Im BT1 wird lebensnotwendiges Handwerkszeug für die Examina
vermittelt. Wer bei Tötungs- und Körperverletzungsdelikten im
ersten Examen unsicher ist oder bei Verkehrs- und Urkundendelikten im
zweiten Examen Schwächen zeigt, setzt sich automatisch dem Ruf aus,
die dort grundlegenden Kenntnisse nicht zu beherrschen. Einige Details
bei klausurtypischen Konstellationen werden leider etwas knapp abgehandelt,
so etwa das Verhältnis zwischen § 113 und § 240 StGB, die
Prüfung des Unmittelbarkeitszusammenhangs gerade bei § 227 StGB
oder die Anwendung der actio libera in causa im Straßenverkehr.
Mit der Lektüre aller drei Lehrbücher hat man sicher den Gesamtüberblick,
aber man sollte als Autor damit rechnen, dass Leser bestimmte Probleme
auch an Ort und Stelle im BT erklärt bekommen wollen und nicht auf
den AT verwiesen werden wollen.

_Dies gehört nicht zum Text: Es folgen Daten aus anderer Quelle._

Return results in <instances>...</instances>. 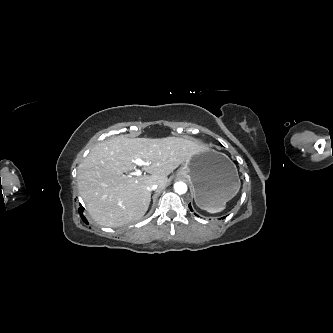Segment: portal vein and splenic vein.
Returning <instances> with one entry per match:
<instances>
[{
	"label": "portal vein and splenic vein",
	"instance_id": "1",
	"mask_svg": "<svg viewBox=\"0 0 333 333\" xmlns=\"http://www.w3.org/2000/svg\"><path fill=\"white\" fill-rule=\"evenodd\" d=\"M133 163H135L137 166H148L149 163L143 161L140 158H136L133 160ZM142 175V171L140 169L135 170L134 172L129 173V176H141Z\"/></svg>",
	"mask_w": 333,
	"mask_h": 333
}]
</instances>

Gelungen sind dagegen zahlreiche Problemfelder
wie etwa die Darstellung des Gewaltbegriffs bei § 240 StGB, die Systematik
der Brandstiftungsdelikte sowie der §§ 315b und c StGB.
Im BT2, der Behandlung der Vermögensdelikte, ist es dagegen
für den Leser erleichternd, dass an den entscheidenden Stellen auch
Rückbezüge zum AT geschaffen werden, so etwa zum Thema der Wahlfeststellung
und vor allem zu Konkurrenzen. In einzelnen Tatbeständen und Deliktsgruppen
ist die Übersichtlichkeit ein wenig verloren gegangen, wenn auch
inhaltlich die wesentlichen Voraussetzungen zumindest für das erste
Examen erfasst werden. Bei der Behandlung der §§ 249 ff. StGB
etwa wird die für Referendare relevante Unterscheidung zwischen Rechtsprechung
und Literatur zum Verhältnis zu §§ 253, 255 StGB zu knapp
erläutert, leider auch nicht im späteren Verlauf in Falllösungen
auf die Divergenz hingewiesen. Das Thema der Beteiligungsformen am Raub
wird umfassend dargestellt, aber ebenfalls nur die unterschiedlichen Meinungen
aufgezeigt, ohne diesbezüglich examenstaktische Hinweise zu geben
(was in anderen Fällen geschieht). Ebenfalls anstrengend für
Referendare ist das Lehrbuch, wenn Meinungen des BGH als "Mindermeinung",
so etwa bei § 259 StGB, angegeben werden, dagegen die Meinung der
OLG Köln als herrschende Meinung. Man muss also bei der Verwendung
nach dem ersten Examen genau prüfen, welcher Meinung man im Zweifel
zu folgen hat. Gelungen ist hingegen die ausführliche Behandlung
des Betrugs, an welcher die meisten Lehrbücher aufzeigen, ob sie
qualitativ tauglich sind oder nicht.